A leading bank achieves 3-minute MTTA with ManageEngine OpManager Plus

Established over 25 years ago in one of India's bustling metro cities, this financial institution provides essential banking services and retail products such as loans, credit and debit cards, and transaction accounts to communities across the nation. With a network comprising over 5,000 branches across 3,500+ cities and a robust presence of more than 15,000 ATMs/cash recycler machines nationwide, the bank caters to customers from the rural, semi-urban, and urban areas of the nation. Also, the bank has extended its reach internationally with branch offices in key locations, such as Singapore and the UK.

Industry type

Banking

Branches

5,000+

Customers

100 million+

The digital banking journey

Recognizing the shifting demands of its clientele and the surging interest in digital banking solutions, the institution's leadership prioritized digital banking along with the traditional banking approach.

Embracing digital transformation demanded a strong IT infrastructure. The bank invested in building a network ecosystem of 45,000+ devices and 1,000+ applications—a combination of customer facing applications and internal-purpose apps. They also invested in building a server farm with IBM AIX operating systems to host business-critical apps, while ensuring security and compliance with the SEBI and RBI regulations.

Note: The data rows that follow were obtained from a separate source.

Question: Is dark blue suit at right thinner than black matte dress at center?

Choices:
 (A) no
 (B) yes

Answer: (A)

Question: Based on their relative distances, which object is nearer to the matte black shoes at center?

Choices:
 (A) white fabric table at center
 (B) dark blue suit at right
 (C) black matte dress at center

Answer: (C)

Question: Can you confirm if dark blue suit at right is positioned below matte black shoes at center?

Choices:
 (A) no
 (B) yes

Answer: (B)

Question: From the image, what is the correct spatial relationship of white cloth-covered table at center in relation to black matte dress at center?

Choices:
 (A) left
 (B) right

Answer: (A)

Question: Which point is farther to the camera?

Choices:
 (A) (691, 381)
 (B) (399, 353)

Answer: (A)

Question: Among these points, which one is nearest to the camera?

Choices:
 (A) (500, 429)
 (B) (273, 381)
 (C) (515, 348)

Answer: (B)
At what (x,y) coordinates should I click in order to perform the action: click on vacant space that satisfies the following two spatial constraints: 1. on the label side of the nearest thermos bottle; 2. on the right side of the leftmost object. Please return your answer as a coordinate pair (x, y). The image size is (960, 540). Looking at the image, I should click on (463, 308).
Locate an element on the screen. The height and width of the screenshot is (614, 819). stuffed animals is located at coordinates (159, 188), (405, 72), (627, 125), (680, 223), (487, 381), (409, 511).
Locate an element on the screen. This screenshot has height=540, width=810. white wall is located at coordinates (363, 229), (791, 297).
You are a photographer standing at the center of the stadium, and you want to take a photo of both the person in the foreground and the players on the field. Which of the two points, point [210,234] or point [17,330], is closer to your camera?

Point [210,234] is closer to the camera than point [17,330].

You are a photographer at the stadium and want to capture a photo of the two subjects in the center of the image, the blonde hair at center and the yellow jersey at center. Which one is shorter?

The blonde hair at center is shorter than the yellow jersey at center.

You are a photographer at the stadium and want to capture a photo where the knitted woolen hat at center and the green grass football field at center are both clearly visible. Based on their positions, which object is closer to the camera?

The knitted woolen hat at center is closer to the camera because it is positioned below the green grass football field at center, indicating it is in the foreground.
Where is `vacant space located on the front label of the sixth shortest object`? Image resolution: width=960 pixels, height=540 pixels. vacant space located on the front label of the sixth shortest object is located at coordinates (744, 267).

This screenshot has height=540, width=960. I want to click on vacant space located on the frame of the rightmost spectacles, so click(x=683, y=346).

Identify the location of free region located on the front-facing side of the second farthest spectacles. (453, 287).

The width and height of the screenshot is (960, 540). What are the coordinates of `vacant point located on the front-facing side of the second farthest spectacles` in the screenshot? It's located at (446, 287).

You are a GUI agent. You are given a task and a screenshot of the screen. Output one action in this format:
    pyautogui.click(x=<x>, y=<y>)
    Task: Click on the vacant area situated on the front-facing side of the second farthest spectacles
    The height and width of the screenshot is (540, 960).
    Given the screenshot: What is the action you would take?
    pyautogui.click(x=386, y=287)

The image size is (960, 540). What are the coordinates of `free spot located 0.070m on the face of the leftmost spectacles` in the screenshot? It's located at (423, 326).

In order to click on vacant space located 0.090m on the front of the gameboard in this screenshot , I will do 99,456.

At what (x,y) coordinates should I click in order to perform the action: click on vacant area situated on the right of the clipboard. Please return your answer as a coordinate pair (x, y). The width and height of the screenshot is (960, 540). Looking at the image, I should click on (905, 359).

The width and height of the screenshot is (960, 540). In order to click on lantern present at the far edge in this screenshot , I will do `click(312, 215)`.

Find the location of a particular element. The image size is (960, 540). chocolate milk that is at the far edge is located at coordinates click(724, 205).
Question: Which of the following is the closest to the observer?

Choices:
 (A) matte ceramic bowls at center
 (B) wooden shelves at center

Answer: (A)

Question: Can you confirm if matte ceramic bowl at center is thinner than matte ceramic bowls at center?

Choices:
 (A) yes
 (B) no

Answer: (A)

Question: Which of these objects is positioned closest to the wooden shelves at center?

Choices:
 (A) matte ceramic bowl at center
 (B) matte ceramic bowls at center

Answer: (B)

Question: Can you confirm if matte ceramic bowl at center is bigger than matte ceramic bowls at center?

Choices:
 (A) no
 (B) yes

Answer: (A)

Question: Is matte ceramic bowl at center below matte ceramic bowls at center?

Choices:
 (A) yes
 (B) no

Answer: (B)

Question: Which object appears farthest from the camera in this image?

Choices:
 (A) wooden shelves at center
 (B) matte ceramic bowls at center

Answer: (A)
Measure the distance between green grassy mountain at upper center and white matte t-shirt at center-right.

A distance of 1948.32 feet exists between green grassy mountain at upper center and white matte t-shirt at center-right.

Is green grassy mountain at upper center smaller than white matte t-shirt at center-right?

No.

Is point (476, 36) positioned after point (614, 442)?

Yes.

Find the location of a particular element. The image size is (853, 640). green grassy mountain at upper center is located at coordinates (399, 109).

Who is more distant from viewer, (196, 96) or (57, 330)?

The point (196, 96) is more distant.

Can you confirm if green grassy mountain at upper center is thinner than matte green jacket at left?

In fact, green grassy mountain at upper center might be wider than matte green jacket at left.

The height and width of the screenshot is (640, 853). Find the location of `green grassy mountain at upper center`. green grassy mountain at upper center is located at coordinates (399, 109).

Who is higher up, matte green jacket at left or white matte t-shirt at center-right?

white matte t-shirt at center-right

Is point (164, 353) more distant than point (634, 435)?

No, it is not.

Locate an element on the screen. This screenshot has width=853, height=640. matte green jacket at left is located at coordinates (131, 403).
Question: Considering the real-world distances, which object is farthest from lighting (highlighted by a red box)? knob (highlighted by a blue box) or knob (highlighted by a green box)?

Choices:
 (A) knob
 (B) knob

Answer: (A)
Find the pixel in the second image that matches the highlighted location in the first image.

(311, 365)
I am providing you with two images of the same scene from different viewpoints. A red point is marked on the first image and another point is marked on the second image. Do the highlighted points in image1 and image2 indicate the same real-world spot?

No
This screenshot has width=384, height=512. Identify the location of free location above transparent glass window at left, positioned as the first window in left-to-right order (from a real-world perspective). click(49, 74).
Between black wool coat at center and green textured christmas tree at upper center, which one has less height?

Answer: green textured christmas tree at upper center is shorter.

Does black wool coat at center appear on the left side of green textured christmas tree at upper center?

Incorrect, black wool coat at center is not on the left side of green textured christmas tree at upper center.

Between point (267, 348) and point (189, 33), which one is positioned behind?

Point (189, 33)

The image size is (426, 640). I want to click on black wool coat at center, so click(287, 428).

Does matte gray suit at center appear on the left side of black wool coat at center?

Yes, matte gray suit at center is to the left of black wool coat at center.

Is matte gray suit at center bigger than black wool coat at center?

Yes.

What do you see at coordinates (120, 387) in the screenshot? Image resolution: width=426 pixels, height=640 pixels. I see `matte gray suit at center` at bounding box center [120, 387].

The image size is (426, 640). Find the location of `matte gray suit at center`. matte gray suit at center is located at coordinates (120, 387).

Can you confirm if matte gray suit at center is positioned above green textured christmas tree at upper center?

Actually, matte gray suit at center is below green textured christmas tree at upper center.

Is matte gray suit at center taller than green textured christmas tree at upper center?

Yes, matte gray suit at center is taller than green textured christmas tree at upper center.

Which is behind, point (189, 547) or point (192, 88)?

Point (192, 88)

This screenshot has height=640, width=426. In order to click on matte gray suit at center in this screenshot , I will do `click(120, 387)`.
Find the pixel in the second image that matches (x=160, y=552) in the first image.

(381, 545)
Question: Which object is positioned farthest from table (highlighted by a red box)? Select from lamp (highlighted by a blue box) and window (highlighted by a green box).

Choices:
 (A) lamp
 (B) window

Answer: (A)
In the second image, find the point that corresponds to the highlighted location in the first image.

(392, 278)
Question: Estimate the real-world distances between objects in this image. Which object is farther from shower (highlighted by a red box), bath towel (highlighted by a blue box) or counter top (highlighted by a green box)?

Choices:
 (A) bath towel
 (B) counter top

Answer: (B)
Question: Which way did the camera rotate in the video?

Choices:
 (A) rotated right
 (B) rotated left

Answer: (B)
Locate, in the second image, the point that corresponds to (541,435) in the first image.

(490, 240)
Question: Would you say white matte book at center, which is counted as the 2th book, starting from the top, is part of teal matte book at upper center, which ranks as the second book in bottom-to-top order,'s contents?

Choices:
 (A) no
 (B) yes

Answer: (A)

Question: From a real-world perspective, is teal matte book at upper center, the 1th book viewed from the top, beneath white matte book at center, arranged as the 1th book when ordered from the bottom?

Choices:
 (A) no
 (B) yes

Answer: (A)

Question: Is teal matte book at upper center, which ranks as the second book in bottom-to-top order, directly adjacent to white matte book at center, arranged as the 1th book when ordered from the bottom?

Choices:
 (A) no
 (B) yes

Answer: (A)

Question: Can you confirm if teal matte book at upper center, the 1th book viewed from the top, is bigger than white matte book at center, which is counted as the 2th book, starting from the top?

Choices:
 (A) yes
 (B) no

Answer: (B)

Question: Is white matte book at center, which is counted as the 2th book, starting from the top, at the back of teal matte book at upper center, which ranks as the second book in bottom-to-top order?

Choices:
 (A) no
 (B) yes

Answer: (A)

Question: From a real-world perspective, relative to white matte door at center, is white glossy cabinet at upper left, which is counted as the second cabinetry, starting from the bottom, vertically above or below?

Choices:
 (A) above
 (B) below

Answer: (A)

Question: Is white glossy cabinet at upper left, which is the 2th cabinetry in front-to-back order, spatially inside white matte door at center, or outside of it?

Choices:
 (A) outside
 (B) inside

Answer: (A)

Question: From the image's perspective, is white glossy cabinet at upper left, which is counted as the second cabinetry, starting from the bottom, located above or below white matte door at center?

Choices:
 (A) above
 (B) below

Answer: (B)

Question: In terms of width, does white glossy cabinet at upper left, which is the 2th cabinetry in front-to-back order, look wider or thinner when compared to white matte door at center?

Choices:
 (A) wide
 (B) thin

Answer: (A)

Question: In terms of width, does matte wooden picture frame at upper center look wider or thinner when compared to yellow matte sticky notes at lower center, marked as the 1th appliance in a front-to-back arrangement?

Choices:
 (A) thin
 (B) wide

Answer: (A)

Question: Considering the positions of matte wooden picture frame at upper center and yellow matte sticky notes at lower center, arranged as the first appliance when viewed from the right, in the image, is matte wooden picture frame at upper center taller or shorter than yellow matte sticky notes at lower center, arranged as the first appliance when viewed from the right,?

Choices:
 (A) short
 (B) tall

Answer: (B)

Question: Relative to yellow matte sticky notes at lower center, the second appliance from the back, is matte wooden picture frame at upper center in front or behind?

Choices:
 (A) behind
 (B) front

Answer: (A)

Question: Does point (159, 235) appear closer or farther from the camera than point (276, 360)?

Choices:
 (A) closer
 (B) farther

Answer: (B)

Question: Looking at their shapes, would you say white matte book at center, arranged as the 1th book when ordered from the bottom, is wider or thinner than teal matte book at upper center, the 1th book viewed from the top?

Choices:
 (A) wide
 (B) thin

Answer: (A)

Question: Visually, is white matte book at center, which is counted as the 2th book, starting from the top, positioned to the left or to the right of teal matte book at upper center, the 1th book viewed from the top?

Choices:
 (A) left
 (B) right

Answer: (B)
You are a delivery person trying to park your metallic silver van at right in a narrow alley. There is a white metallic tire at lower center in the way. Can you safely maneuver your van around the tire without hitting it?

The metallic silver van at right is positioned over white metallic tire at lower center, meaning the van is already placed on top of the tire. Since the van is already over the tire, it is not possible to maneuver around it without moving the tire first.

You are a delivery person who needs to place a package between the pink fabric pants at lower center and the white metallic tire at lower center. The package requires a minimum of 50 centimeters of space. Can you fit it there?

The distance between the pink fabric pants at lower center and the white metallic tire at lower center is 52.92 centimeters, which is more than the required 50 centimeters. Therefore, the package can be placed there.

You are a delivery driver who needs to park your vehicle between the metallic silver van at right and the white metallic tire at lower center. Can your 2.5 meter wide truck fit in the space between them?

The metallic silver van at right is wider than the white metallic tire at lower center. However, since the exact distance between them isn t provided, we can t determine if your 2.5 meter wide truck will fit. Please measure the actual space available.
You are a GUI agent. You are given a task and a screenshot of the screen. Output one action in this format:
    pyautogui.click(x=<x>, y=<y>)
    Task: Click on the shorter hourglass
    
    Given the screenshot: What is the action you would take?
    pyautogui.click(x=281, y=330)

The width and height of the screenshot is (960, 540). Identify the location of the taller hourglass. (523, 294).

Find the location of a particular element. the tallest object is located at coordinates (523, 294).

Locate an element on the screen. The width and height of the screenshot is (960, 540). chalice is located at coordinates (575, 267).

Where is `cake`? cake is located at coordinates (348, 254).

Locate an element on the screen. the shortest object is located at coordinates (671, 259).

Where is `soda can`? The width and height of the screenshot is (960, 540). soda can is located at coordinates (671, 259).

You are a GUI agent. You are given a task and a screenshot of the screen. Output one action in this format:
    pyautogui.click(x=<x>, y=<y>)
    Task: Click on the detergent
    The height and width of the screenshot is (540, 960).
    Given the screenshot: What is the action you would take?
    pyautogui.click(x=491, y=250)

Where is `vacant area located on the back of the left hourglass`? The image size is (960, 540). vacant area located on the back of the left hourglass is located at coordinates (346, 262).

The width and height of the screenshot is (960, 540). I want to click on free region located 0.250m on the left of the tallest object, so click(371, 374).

As its digital footprint grew, the bank deployed dedicated monitoring tools to monitor their multi-faceted, distributed network. However, separate monitoring tools for each function led to data compartmentalization, inflated costs, and offered poor insights. This made IT infrastructure monitoring cumbersome.

It was clear that they needed a solution that gave centralized visibility into all data that would enable them to identify faults easily, track performance behavior, and receive timely and actionable insights to improve their network along the way.

The quest for finding an affordable, comprehensive monitoring solutions led them to discover ManageEngine OpManager Plus. With our solution, they were able to monitor their IT comprehensively and eliminate the necessity of disparate tools.

The SMS-alert feature played a vital role in significantly mitigating the fault resolution time. This feature enabled the bank to cut down the mean time to acknowledge (MTTA) from a significant four hours to under three minutes. As a result, they were able to avoid application and server outages, reducing the Mean time to resolve (MTTR) value drastically.

The challenges

With over 60 tools, each serving a particular purpose, the bank found itself drowning in a sea of challenges before implementing ManageEngine OpManager Plus.

1. Tool sprawl

The bank used a myriad of monitoring tools such as Cisco AppDynamics, CA Broadcom, Dynatrace, Oracle Enterprise Manager, and NetApp Active IQ. Each tool served its dedicated purpose well, but a lack of collaboration between the tools meant the IT teams had to view data in siloes, manually collate them, and make sense of it. With the data scattered across disparate tools, the IT admins had to shift multiple tabs before gaining useful insights.

This made even simple things like analyzing a fault complex. As a result, the overall productivity and efficiency of the monitoring process was heavily affected. Moreover, usage of several tools stacked up the costs and required dedicated personnel to manage the licenses.

2. The time challenge in tool adoption

The time consumed for tool adoption was a huge concern for the bank's IT leadership staff. Each tool presented a unique learning curve and consumed a significant amount of time for training the employees. Consolidating the tools and replacing the existing tools with an easy-to-use solution was the way forward for the bank to counter this challenge.

3. Prolonged decision making process

Lack of clarity was another major downside of using tools from different vendors. During an analysis or troubleshooting, the members across teams should gain visibility into the data. This ensures that one finding seamlessly leads to another, and ultimately, enables the IT teams to infer something useful. Separate tools, however, hampered the communication flow between teams and delayed the decision-making process, increasing the time required to narrow down the root cause.

Banking applications are critical, and any service outage, even for a short span of time, would prove too costly. So, they needed a solution that expedited the fault resolution process.

The bank leadership soon realized these limitations and solved them by transitioning to ManageEngine's one-stop, full-stack IT infrastructure monitoring solution OpManager Plus.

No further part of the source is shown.